In order to study the impact of different types of training samples on the classification and recognition results of the running status of rolling bearings, the experimental data in the four states of NOR, TRF, ORF, and BEF were used to randomly select different proportions of data as training samples to complete the training of the PSO-SVM. The remaining data were tested to complete fault classification and identification. Figure 11 shows the fault recognition rate under different training samples.

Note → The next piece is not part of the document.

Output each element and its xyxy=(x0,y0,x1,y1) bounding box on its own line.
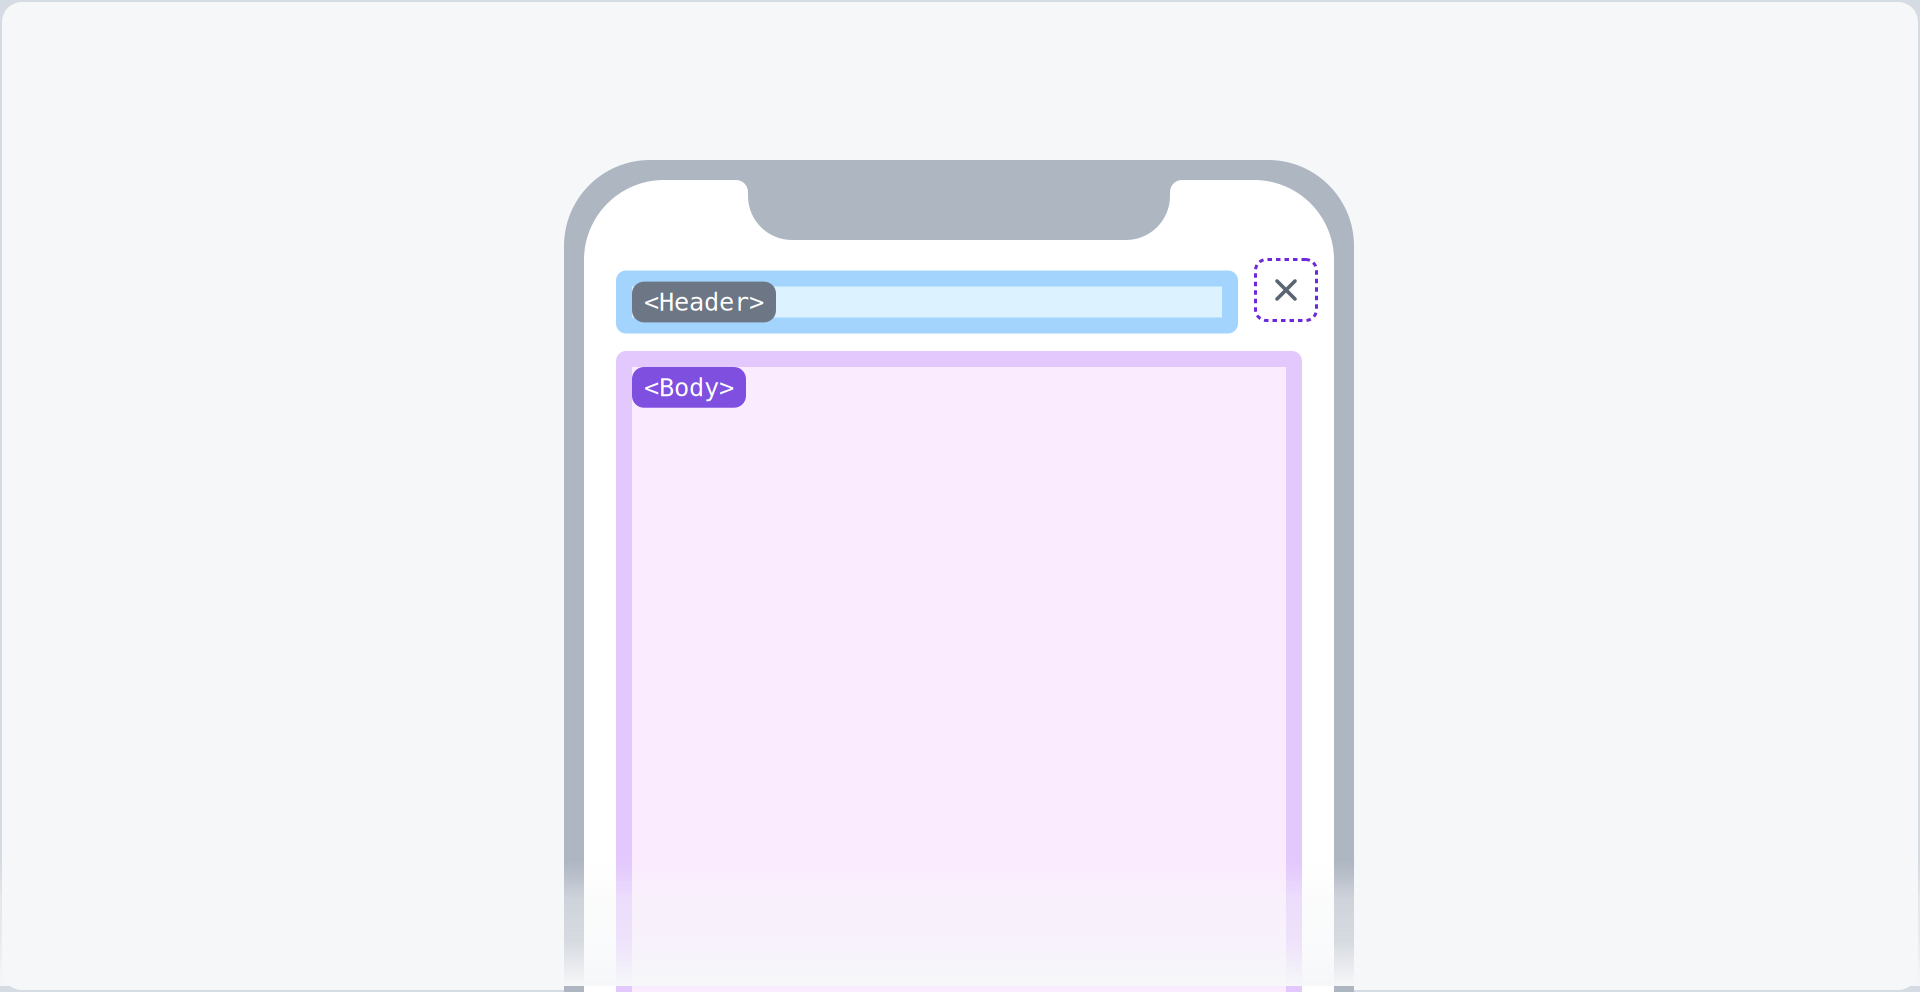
button[interactable]: Close xyxy=(1254,258,1318,322)
staticText: <Body> xyxy=(644,373,734,402)
staticText: <Header> xyxy=(644,288,764,316)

The analysis shows that when the training sample is less than 5%, the NGA-VMD decomposition proposed in this article is used to classify the rolling bearing faults through PSO-SVM, and the classification accuracy rate is less than 80%. When the sample proportion exceeds 10%, the classification accuracy rate is fast. The improvement is stable at 25%; when the sample proportion exceeds 40%, the classification accuracy rate can reach 100%. Increasing the proportion of training samples can make the established PSO-SVM prediction model more accurate, and the correct rate of fault recognition can be improved accordingly.

6. Conclusions

(1)

This paper proposes the NGA-VMD algorithm to reduce the influence of the two key parameters (α, K) of the VMD algorithm. The two affected parameters are optimized for the VMD algorithm to implement signal processing more effectively and accurately. The NGA-VMD algorithm, as a new signal processing method, greatly reduces the interference of human factors on the processing results, has better noise robustness and data processing efficiency, and can better highlight the local characteristics of the original sample data.

(2)

Simulation and analysis of experimental results show that relative to VMD and EMD, the NGA-VMD algorithm can achieve rapid adaptive signal decomposition, avoid the occurrence of over or under decomposition, and greatly reduce the interference of human factors. Under the same experimental conditions, the NGA-VMD algorithm performs modal decomposition, and the average correct recognition rate of faults is 99.17%, with the average correct recognition rates of GOA-VMD, VMD, and EMD algorithms being 97.5%, 94.17%, and 87.5%, respectively. The NGA-VMD algorithm takes 95.8 s, which is 7.62% faster than GOA-VMD, 49.9% faster than VMD, and 79.5% faster than EMD.

(3)

The NGA introduced in this paper realized the optimization of the VMD algorithm, combined with PSO-SVM to accurately complete the fault identification and classification of rolling bearings, and obtained a good diagnostic effect. It provides a more practical solution for the analysis and treatment of other types of mechanical faults and is worth further in-depth research.